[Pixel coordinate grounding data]
□ □ □
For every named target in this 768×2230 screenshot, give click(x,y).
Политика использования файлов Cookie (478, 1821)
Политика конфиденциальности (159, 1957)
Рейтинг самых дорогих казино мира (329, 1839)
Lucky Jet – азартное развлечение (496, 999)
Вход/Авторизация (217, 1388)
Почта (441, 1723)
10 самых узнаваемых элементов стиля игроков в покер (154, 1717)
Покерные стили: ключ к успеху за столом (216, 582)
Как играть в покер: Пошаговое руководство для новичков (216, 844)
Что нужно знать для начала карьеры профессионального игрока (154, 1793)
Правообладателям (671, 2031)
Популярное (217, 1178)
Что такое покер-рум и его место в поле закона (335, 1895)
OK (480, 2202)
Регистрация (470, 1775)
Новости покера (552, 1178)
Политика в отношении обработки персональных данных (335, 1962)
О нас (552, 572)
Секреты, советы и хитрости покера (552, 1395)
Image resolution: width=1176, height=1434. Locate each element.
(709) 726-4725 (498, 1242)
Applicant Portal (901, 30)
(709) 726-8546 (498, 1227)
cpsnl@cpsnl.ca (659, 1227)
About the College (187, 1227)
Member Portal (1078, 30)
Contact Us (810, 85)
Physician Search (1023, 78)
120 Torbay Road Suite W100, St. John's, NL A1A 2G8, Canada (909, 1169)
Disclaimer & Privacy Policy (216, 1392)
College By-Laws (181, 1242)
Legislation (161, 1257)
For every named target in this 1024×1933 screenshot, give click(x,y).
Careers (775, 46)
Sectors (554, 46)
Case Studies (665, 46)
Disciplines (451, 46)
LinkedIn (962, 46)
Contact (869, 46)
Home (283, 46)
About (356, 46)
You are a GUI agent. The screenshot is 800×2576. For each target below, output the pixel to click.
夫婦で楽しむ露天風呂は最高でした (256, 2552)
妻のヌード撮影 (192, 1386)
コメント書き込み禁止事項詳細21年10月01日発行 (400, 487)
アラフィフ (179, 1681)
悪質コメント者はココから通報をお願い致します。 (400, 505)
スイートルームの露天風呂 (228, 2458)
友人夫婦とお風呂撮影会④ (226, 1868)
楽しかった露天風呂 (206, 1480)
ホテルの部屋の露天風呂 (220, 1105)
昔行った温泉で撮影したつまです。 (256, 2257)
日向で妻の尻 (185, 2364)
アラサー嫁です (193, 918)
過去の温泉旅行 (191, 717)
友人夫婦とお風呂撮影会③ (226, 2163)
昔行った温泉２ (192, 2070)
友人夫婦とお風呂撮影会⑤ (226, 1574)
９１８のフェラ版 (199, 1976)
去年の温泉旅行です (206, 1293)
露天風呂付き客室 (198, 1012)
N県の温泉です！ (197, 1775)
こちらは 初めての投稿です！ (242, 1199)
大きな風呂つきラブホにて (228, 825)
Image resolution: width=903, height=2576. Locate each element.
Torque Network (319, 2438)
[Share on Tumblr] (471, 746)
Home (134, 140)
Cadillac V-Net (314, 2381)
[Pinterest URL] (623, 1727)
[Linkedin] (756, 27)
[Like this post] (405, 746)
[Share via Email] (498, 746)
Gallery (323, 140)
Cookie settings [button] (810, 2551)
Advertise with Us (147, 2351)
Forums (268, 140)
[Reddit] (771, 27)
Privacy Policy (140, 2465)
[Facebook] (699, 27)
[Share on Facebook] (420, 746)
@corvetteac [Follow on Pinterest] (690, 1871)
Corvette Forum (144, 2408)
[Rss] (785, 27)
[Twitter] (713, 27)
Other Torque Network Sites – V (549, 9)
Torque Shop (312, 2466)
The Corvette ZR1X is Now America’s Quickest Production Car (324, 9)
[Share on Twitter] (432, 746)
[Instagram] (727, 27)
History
□ □ □
# [EXERCISE BRIEF]
Determine how many lines above contain the word "every", then give the number by itself.

# [ANSWER BOX]
2